Когда он выбежал на берег, освещенная лунным светом Ярина уже по плечи стояла в воде. Ваня видел, как она остановилась, как задрала голову, в последний раз глядя на тихое небо; ему даже показалось, что она громко вдохнула, прежде чем сделать последний, роковой шаг в бездну, а потом… Какая-то доля секунды – и Ярина исчезла. Надломилась, как стебелек сухой травы, и исчезла, оставив за собой лишь молчаливую черную гладь реки.
«Дурочка!» - хотелось ему закричать.
Мыча, он бросился в воду, боясь потерять из вида то место, где еще несколько секунд назад видел Ярину, и с ужасом думал о том, что вдруг не сумеет найти ее теперь в темных водах. Пловец из него так себе – с детства воды боится, а ныряльщик – так и вовсе никакой. И все-таки неуклюже, громко шлепая руками по ледяной воде, он спешил к той, что своей добротой когда-то грела его самого.
***
Ярина понимала, что умирает. Еще секунда, две или, быть может, чуточку больше, но все закончится, боль отступит и воздух, которого так не хватает из-за вездесущей воды, станет больше не нужен – надо только не поддаться соблазну и не вынырнуть, не попытаться отступить. Как же страшно… Как хочется вдохнуть…
Она уходила ко дну, прощаясь с жизнью, и вдруг чья-то рука, необычайно сильная, цепкая, схватила ее за сорочку и потянула обратно – туда, где серебрились отблески луны на темной глади.
Ее вытолкнули на поверхность, и Ярина громко, жадно вдохнула, отплевываясь от воды, закашлялась, едва не плача от досады – она так хотела освободиться от боли, а не дали.

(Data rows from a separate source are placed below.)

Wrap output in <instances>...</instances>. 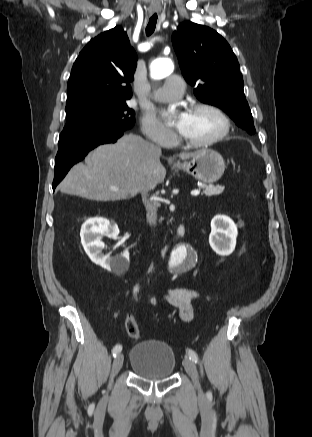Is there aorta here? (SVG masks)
<instances>
[{
  "instance_id": "1",
  "label": "aorta",
  "mask_w": 312,
  "mask_h": 437,
  "mask_svg": "<svg viewBox=\"0 0 312 437\" xmlns=\"http://www.w3.org/2000/svg\"><path fill=\"white\" fill-rule=\"evenodd\" d=\"M174 66L170 59L159 58L154 60L150 66L151 78L159 80L167 77L173 72ZM187 261L189 263H187ZM195 261V255L190 253L185 246H179L173 253L170 266L189 267Z\"/></svg>"
}]
</instances>
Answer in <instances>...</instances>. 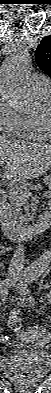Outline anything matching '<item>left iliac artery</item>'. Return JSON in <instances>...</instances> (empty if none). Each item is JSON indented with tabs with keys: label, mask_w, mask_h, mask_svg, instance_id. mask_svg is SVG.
<instances>
[{
	"label": "left iliac artery",
	"mask_w": 51,
	"mask_h": 393,
	"mask_svg": "<svg viewBox=\"0 0 51 393\" xmlns=\"http://www.w3.org/2000/svg\"><path fill=\"white\" fill-rule=\"evenodd\" d=\"M36 273H28L27 275L24 276V278L21 281V294H26L28 292V285L32 283L36 278H37ZM50 296L51 293L48 294V300L50 301Z\"/></svg>",
	"instance_id": "obj_1"
}]
</instances>
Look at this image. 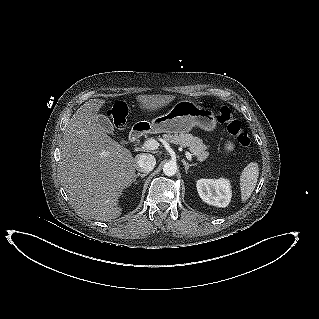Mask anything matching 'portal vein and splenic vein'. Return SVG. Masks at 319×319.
Listing matches in <instances>:
<instances>
[{
  "label": "portal vein and splenic vein",
  "mask_w": 319,
  "mask_h": 319,
  "mask_svg": "<svg viewBox=\"0 0 319 319\" xmlns=\"http://www.w3.org/2000/svg\"><path fill=\"white\" fill-rule=\"evenodd\" d=\"M158 146H159V143L155 139H149L145 141V143L143 144V148L147 150H155L158 148ZM185 155L187 160L189 161L192 160V154L190 152L187 151Z\"/></svg>",
  "instance_id": "portal-vein-and-splenic-vein-1"
}]
</instances>
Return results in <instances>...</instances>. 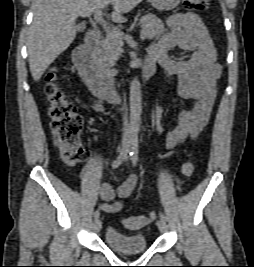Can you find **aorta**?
<instances>
[{
    "label": "aorta",
    "instance_id": "aorta-1",
    "mask_svg": "<svg viewBox=\"0 0 254 267\" xmlns=\"http://www.w3.org/2000/svg\"><path fill=\"white\" fill-rule=\"evenodd\" d=\"M142 110L141 85L137 78L130 84V118L128 127V138L136 141L140 128V115Z\"/></svg>",
    "mask_w": 254,
    "mask_h": 267
}]
</instances>
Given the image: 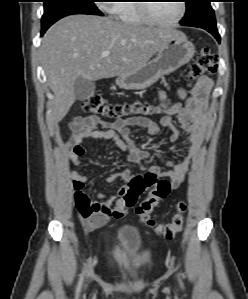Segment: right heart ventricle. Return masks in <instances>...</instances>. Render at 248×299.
<instances>
[{"label":"right heart ventricle","mask_w":248,"mask_h":299,"mask_svg":"<svg viewBox=\"0 0 248 299\" xmlns=\"http://www.w3.org/2000/svg\"><path fill=\"white\" fill-rule=\"evenodd\" d=\"M137 1L123 0L112 5V13L120 22L127 25L141 26L149 25L150 22L140 11Z\"/></svg>","instance_id":"1"}]
</instances>
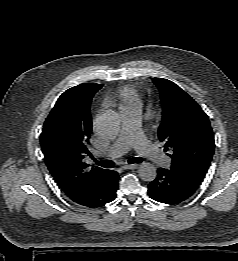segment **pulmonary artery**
Here are the masks:
<instances>
[{"label":"pulmonary artery","mask_w":238,"mask_h":261,"mask_svg":"<svg viewBox=\"0 0 238 261\" xmlns=\"http://www.w3.org/2000/svg\"><path fill=\"white\" fill-rule=\"evenodd\" d=\"M122 115V127L117 139L104 153L109 158H118L131 148L158 165H168L170 159L152 145L141 131L140 112L129 111Z\"/></svg>","instance_id":"obj_1"}]
</instances>
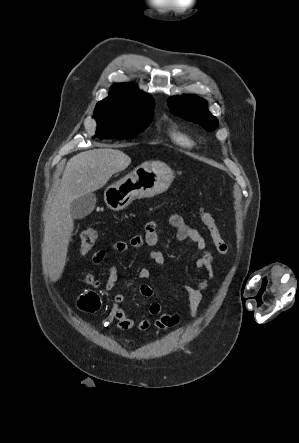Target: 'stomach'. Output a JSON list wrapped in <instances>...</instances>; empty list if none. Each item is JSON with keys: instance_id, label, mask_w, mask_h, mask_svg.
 I'll use <instances>...</instances> for the list:
<instances>
[{"instance_id": "obj_1", "label": "stomach", "mask_w": 299, "mask_h": 443, "mask_svg": "<svg viewBox=\"0 0 299 443\" xmlns=\"http://www.w3.org/2000/svg\"><path fill=\"white\" fill-rule=\"evenodd\" d=\"M174 179L173 171L164 163H144L104 192L107 206L122 210L133 200L149 198L165 192Z\"/></svg>"}]
</instances>
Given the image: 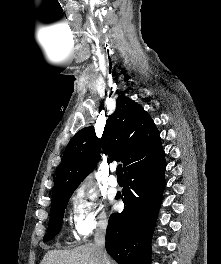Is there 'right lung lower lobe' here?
Masks as SVG:
<instances>
[{
  "instance_id": "98d812e1",
  "label": "right lung lower lobe",
  "mask_w": 221,
  "mask_h": 264,
  "mask_svg": "<svg viewBox=\"0 0 221 264\" xmlns=\"http://www.w3.org/2000/svg\"><path fill=\"white\" fill-rule=\"evenodd\" d=\"M165 153L125 172V209L109 218L106 250L118 264H151V238L166 182ZM117 196L116 198H119Z\"/></svg>"
}]
</instances>
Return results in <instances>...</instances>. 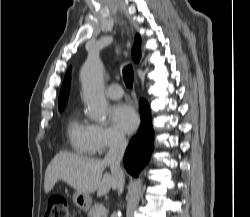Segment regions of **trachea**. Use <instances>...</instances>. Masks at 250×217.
Returning a JSON list of instances; mask_svg holds the SVG:
<instances>
[{"mask_svg":"<svg viewBox=\"0 0 250 217\" xmlns=\"http://www.w3.org/2000/svg\"><path fill=\"white\" fill-rule=\"evenodd\" d=\"M123 79H124L125 85L128 88L133 87L134 72H133V68H132L131 65H128V66L124 67V69H123Z\"/></svg>","mask_w":250,"mask_h":217,"instance_id":"trachea-1","label":"trachea"}]
</instances>
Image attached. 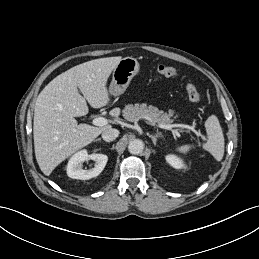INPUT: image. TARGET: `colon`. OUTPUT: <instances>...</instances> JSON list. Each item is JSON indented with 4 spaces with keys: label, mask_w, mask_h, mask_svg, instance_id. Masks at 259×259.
I'll return each instance as SVG.
<instances>
[{
    "label": "colon",
    "mask_w": 259,
    "mask_h": 259,
    "mask_svg": "<svg viewBox=\"0 0 259 259\" xmlns=\"http://www.w3.org/2000/svg\"><path fill=\"white\" fill-rule=\"evenodd\" d=\"M157 72L164 77H176L179 75V70L168 65H158ZM187 95L193 103L200 104L202 101L201 94L197 86L193 82H187L186 84Z\"/></svg>",
    "instance_id": "obj_1"
}]
</instances>
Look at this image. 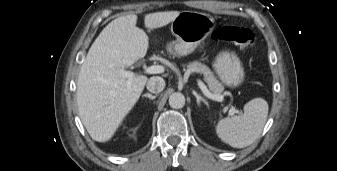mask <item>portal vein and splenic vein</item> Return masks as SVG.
I'll list each match as a JSON object with an SVG mask.
<instances>
[{
  "label": "portal vein and splenic vein",
  "mask_w": 337,
  "mask_h": 171,
  "mask_svg": "<svg viewBox=\"0 0 337 171\" xmlns=\"http://www.w3.org/2000/svg\"><path fill=\"white\" fill-rule=\"evenodd\" d=\"M165 71L164 66L161 65H153L150 67H147L144 69V73L146 74H158V73H163ZM121 73L128 79L127 80V85L130 87L132 79L136 76V74L132 71H126V70H121ZM198 85L204 95L212 100L222 102L224 100V96L221 94H213L207 89V86L202 82L198 81ZM239 111L236 110L235 108H231L229 110V115L233 116L235 113H238Z\"/></svg>",
  "instance_id": "18ae733b"
}]
</instances>
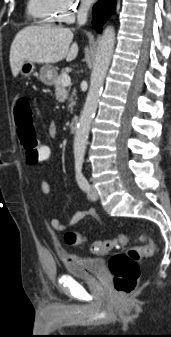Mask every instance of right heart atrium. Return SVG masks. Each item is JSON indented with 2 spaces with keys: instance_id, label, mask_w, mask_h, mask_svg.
Instances as JSON below:
<instances>
[{
  "instance_id": "1",
  "label": "right heart atrium",
  "mask_w": 171,
  "mask_h": 337,
  "mask_svg": "<svg viewBox=\"0 0 171 337\" xmlns=\"http://www.w3.org/2000/svg\"><path fill=\"white\" fill-rule=\"evenodd\" d=\"M52 4L57 10L59 21L64 23H72L87 9L83 0H52Z\"/></svg>"
}]
</instances>
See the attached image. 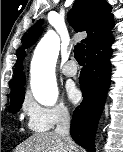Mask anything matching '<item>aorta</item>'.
<instances>
[{"mask_svg":"<svg viewBox=\"0 0 123 152\" xmlns=\"http://www.w3.org/2000/svg\"><path fill=\"white\" fill-rule=\"evenodd\" d=\"M59 49L58 36L48 32L36 46L31 61L32 93L37 102L46 107L55 105L58 98L55 67Z\"/></svg>","mask_w":123,"mask_h":152,"instance_id":"obj_1","label":"aorta"}]
</instances>
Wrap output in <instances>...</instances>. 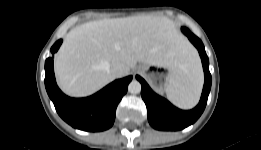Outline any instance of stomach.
Listing matches in <instances>:
<instances>
[{"label":"stomach","mask_w":261,"mask_h":150,"mask_svg":"<svg viewBox=\"0 0 261 150\" xmlns=\"http://www.w3.org/2000/svg\"><path fill=\"white\" fill-rule=\"evenodd\" d=\"M140 68L151 85L158 91L165 90L169 80L175 75V73L169 69L164 73L161 71V68L164 67L158 65L143 64Z\"/></svg>","instance_id":"1"}]
</instances>
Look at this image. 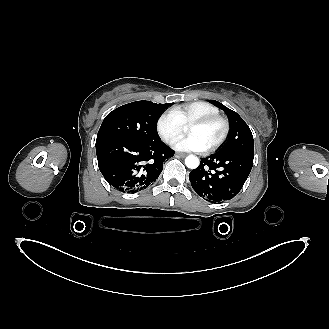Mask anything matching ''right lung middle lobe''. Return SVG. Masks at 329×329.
Returning <instances> with one entry per match:
<instances>
[{
  "label": "right lung middle lobe",
  "mask_w": 329,
  "mask_h": 329,
  "mask_svg": "<svg viewBox=\"0 0 329 329\" xmlns=\"http://www.w3.org/2000/svg\"><path fill=\"white\" fill-rule=\"evenodd\" d=\"M172 104H156L142 100L123 105L105 117L97 138L118 136L139 141H159L161 139L157 133V120Z\"/></svg>",
  "instance_id": "1"
}]
</instances>
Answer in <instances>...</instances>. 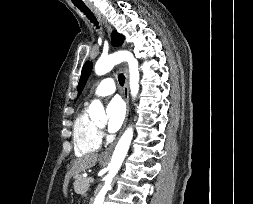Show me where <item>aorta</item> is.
<instances>
[{"mask_svg":"<svg viewBox=\"0 0 253 204\" xmlns=\"http://www.w3.org/2000/svg\"><path fill=\"white\" fill-rule=\"evenodd\" d=\"M123 61H126L128 63L131 95L135 97L139 90L140 75L138 70V61L131 52L118 51L105 57H101L95 65V72L97 75H104L109 71H111V69L116 64H119ZM88 112L92 120H101V121L107 120L104 107L99 100H94L90 104ZM132 137H133V129L132 127H129L123 133V135L121 136L115 147V150L111 158V163L109 166V172L105 177L104 186L96 196L94 204L104 203L105 195L107 191L111 188L112 180L122 165V162L129 149Z\"/></svg>","mask_w":253,"mask_h":204,"instance_id":"1","label":"aorta"}]
</instances>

Чьи-то пальцы судорожно поправляли ее волосы, гладили лицо; чья-то рука крепко держала ее на плаву, не давая вырваться и уйти обратно под воду; чье-то шумное, тяжелое дыхание раздавалось совсем рядом, пробиваясь сквозь ее собственные всхлипы и непрекращающийся кашель.
- Ваня?! – отдышавшись, Ярина подняла глаза на своего спасителя и расплакалась: - Ванечка, зачем?! Отпусти меня, я не хочу…
Договорить Ваня не дал – рывком прижал девушку к своей груди, глуша неправильные речи, и замотал головой, всем видом показывая, что не отпустит, не даст сделать такую глупость.
- Ванечка…
Она дрожала, он дрожал, вцепившись в худенькое девичье тельце. Холодно ему – зуб на зуб не попадает. Промокшая одежда сковала тело, и только панический страх того, что могло бы случиться, согревал его, придавал силы и мужество. Обхватив Ярину покрепче, греясь ее теплом и грея ее саму, Ваня направился к берегу.
- Куда?! Куда ты меня тащишь? – плакала она, но попыток вырваться больше не предпринимала – силенок, чтоб бороться, просто не осталось.
Ваня, конечно, ответить ей не мог, но что делать, похоже, знал. Даже оказавшись на берегу, он не выпустил Яринку – только за руку ее перехватил и быстро, почти бегом, потащил куда-то вглубь леса, подальше от воды.
Босоногие, мокрые, озябшие, они долго куда-то бежали, спотыкаясь, в кровь раздирая ноги невидимыми ветками. Ярина послушно бежала следом – будто бы все равно ей стало, она шла ведомая чужой рукой чуть позади, с трудом поспевая за Ваней. А он спешил. Хотел согреться. Хотел скорее привести ее к теплу и помощи.
Спустя минут сорок они вышли к избушке Агафьи. Только теперь, оказавшись рядом с домом, Ваня чуть сбавил шаг, обернулся и с плохо скрытым волнением посмотрел на Ярину. Ее безразличный взгляд пугал его; она уже ничего не спрашивала, не плакала, не сопротивлялась, – только смотрела куда-то мимо него остекленевшим взглядом, не замечая ни его самого, ни места, куда привел ее, ни, похоже, дикого холода от прилипшей к телу мокрой сорочки.
- Батюшки святы! – ахнула Агафья при виде них, дрожащих и прозябших, появившихся на пороге дома. – Ваня?! Ярина?!
Ярина чуть качнулась и вдруг обмякла – Ваня едва успел подхватить ее. Замычал, растерянно глядя то на нее, то на мать.
- Заноси ее, Ванечка, заноси! – поторопила Агафья, освобождая проход.
Он принес ее в свою комнатку и аккуратно уложил на кровать. Ярина в себя не приходила. Агафья, склонившись над девушкой, проверила пульс – жива.
- Да что стряслось-то, Вань? – всплеснула она руками. – И что за вид у вас, а? Ну-ка бегом переодевайся! И хватит девчонку разглядывать!